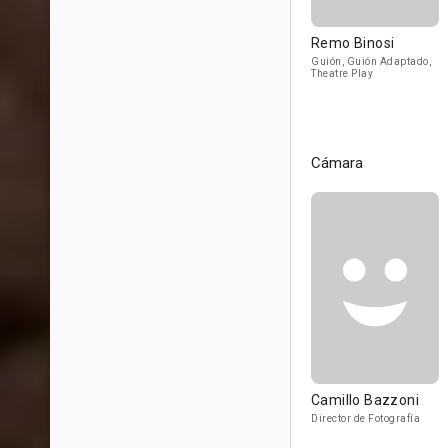
Remo Binosi
Guión, Guión Adaptado,
Theatre Play
Cámara
Camillo Bazzoni
Director de Fotografía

◇ ◇ ◇

* DIRECTIONS
Every line of the records above should be copied exactly, while the pictures are left behind.

* TASK RESULT
Remo Binosi
Guión, Guión Adaptado,
Theatre Play
Cámara
Camillo Bazzoni
Director de Fotografía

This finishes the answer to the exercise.